Ciência e Saúde: O colega gordinho da menina diz ter encontrado um jeito de emagrecer sem sofrer: mastigar, mastigar e depois cuspir. Portadores de anorexia costumam usar estratégias como essa? Azevedo: Sim. São considerados métodos inadequados de compensação. Os mais comuns são vômitos auto-induzidos, prática exagerada de exercícios, uso de laxantes e diuréticos e uso de substâncias que promovem perda de peso (como anorexígenos, cocaína, hormônio tireoideano e outros estimulantes).

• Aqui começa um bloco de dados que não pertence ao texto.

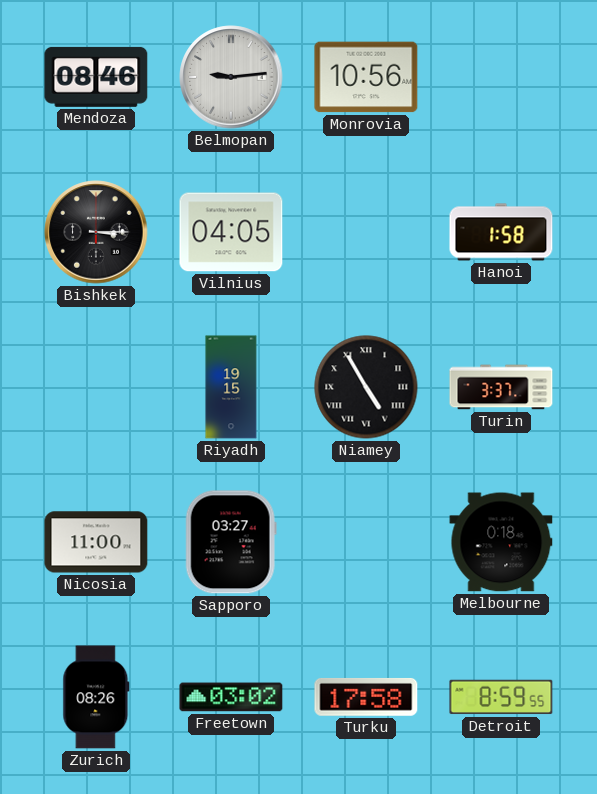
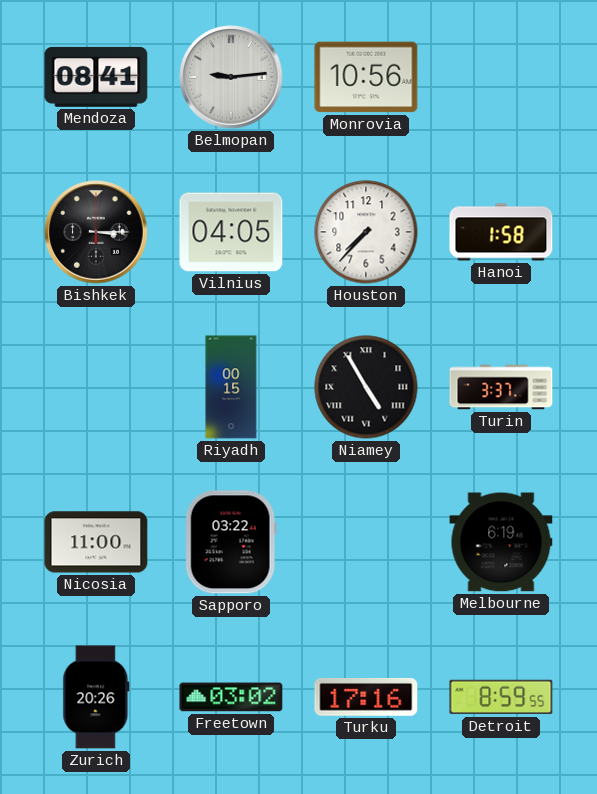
Mendoza: 08:46 -> 08:41
Houston: none -> 7:37
Riyadh: 19:15 -> 00:15
Sapporo: 03:27 -> 03:22
Melbourne: 0:18 -> 6:19
Zurich: 08:26 -> 20:26
Turku: 17:58 -> 17:16
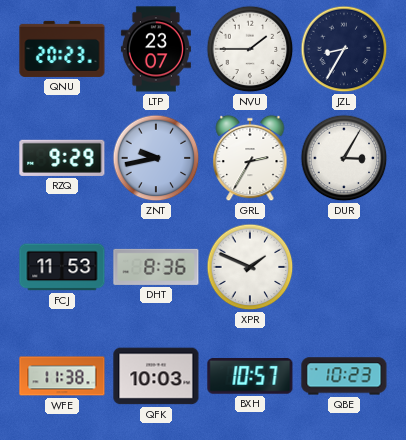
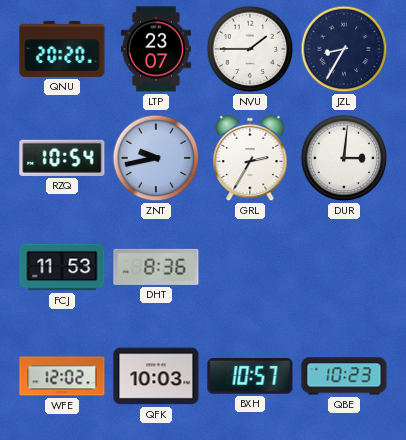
QNU: 20:23 -> 20:20
RZQ: 9:29 -> 10:54
DUR: 3:05 -> 3:01
XPR: 1:49 -> none
WFE: 11:38 -> 12:02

Mastigar e cuspir é uma das técnicas. Alguns chegam ao extremo de ingerir detergentes com a intenção de promover a diluição das gorduras, mas isso é menos freqüente.

 

Ciência e Saúde: A postura de reprovação de algum parente, a exemplo do que ocorre no filme, pode ser um deflagrador do transtorno? Azevedo: Os deflagradores costumam ser a pressão sobre a necessidade de perder peso e a crença, imposta ou não por outra pessoa, de que a magreza traz sucesso em qualquer área da vida. Assim, inicia-se uma dieta de restrição e o indivíduo ganha atenção e elogios sobre a sua capacidade em perder peso. Em um indivíduo geneticamente predisposto, esse pode ser o gatilho para o desejo de perder cada vez mais peso e desencadear a síndrome alimentar pela distorção de imagem corporal (este é o sintoma central nos transtornos alimentares: enxergar-se maior do que de fato é).

 

Ciência e Saúde: Na sua opinião, o filme pode ajudar pacientes e familiares a entenderem melhor a doença? Você o indicou ou indicaria? Azevedo: O filme só poderá ser indicado a pacientes que realmente já adquiriram crítica sobre a doença, ou seja, percebem-se doentes e desejam tratar-se e melhorar. No caso de uma paciente ainda resistente ao tratamento, ela vai ouvir o discurso da personagem como sendo verdadeiro e, assim, reforçar as crenças que tem sobre a doença. Nesse caso, filmes como esse podem até agravar os sintomas. No caso de pacientes adultas, que participam do tratamento e desejam melhorar, o filme pode ajudar a compreender a origem da doença e o quão vazia é a crença de que um corpo magro é garantia de sucesso. Além disso, ela pode se identificar com o sofrimento do personagem e isso lhe dará motivação para melhorar.